** Opening Records supplied block **

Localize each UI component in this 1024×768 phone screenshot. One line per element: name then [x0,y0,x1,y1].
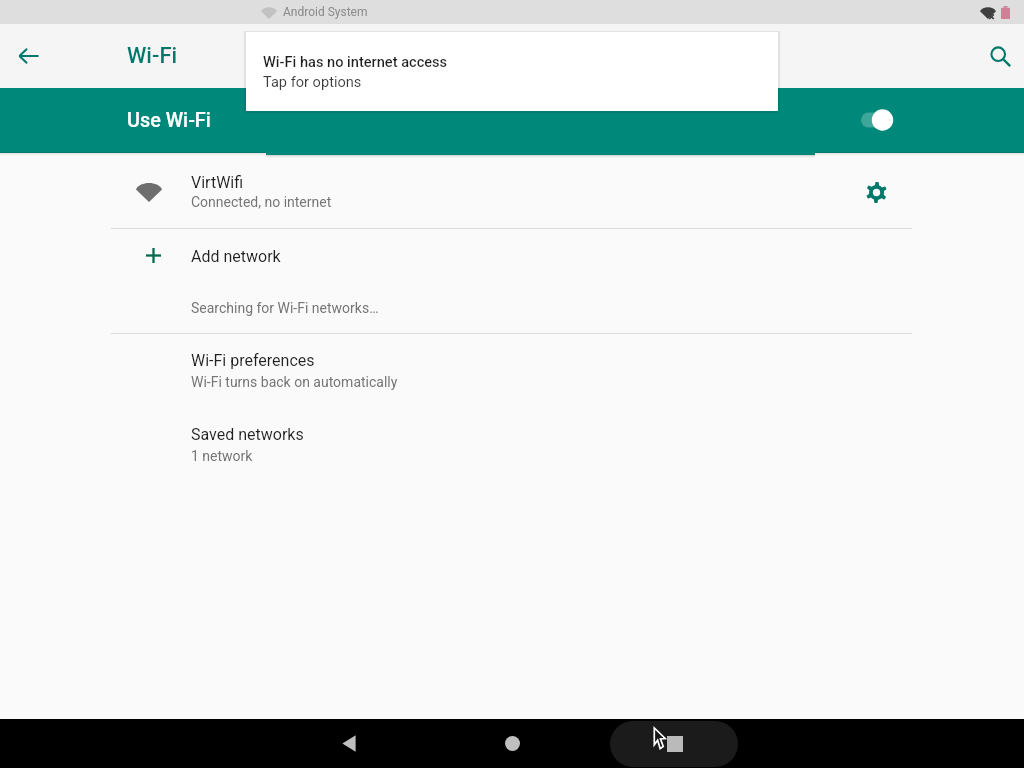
staticText: Wi-Fi [127,43,178,69]
button[interactable]: Wi-Fi preferences [0,334,1024,406]
staticText: Wi-Fi turns back on automatically [191,374,398,390]
button[interactable]: Network settings [856,172,896,212]
button[interactable]: Recent apps [610,721,738,767]
button[interactable]: VirtWifi [0,155,1024,228]
button[interactable]: Back [310,719,388,768]
staticText: Searching for Wi-Fi networks… [191,300,379,316]
staticText: Saved networks [191,425,304,444]
staticText: Tap for options [263,73,362,90]
staticText: Android System [283,5,368,19]
staticText: Add network [191,247,281,266]
button[interactable]: Saved networks [0,408,1024,480]
button[interactable]: Wi-Fi has no internet access [246,32,778,111]
staticText: 1 network [191,448,253,464]
staticText: Use Wi-Fi [127,109,211,132]
staticText: VirtWifi [191,173,244,192]
button[interactable]: Use Wi-Fi [0,88,1024,153]
button[interactable]: Home [473,719,551,768]
staticText: Wi-Fi has no internet access [263,53,448,70]
staticText: Wi-Fi preferences [191,351,315,370]
button[interactable]: Search [980,36,1020,76]
button[interactable]: Use Wi-Fi, on [850,98,906,142]
button[interactable]: Add network [0,229,1024,283]
staticText: Connected, no internet [191,194,332,210]
button[interactable]: Navigate up [9,36,49,76]
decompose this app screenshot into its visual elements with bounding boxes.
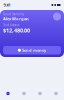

** Closing Records supplied block **

* _Required work_: Line by line, print the records exactly, leaving the pictures behind.

* _Answer to this task_:
Localize each UI component in this 1024×768 phone screenshot. One line per element: name then [x0,y0,x1,y1].
staticText: Wi-Fi [127,43,178,69]
button[interactable]: Wi-Fi preferences [0,334,1024,406]
staticText: Wi-Fi turns back on automatically [191,374,398,390]
button[interactable]: Network settings [856,172,896,212]
button[interactable]: Recent apps [610,721,738,767]
button[interactable]: VirtWifi [0,155,1024,228]
button[interactable]: Back [310,719,388,768]
staticText: Searching for Wi-Fi networks… [191,300,379,316]
staticText: Saved networks [191,425,304,444]
staticText: Tap for options [263,73,362,90]
staticText: Android System [283,5,368,19]
staticText: Add network [191,247,281,266]
button[interactable]: Saved networks [0,408,1024,480]
button[interactable]: Wi-Fi has no internet access [246,32,778,111]
staticText: 1 network [191,448,253,464]
staticText: Use Wi-Fi [127,109,211,132]
staticText: VirtWifi [191,173,244,192]
button[interactable]: Use Wi-Fi [0,88,1024,153]
button[interactable]: Home [473,719,551,768]
staticText: Wi-Fi has no internet access [263,53,448,70]
staticText: Wi-Fi preferences [191,351,315,370]
button[interactable]: Search [980,36,1020,76]
button[interactable]: Use Wi-Fi, on [850,98,906,142]
button[interactable]: Add network [0,229,1024,283]
staticText: Connected, no internet [191,194,332,210]
button[interactable]: Navigate up [9,36,49,76]
decompose this app screenshot into its visual elements with bounding boxes.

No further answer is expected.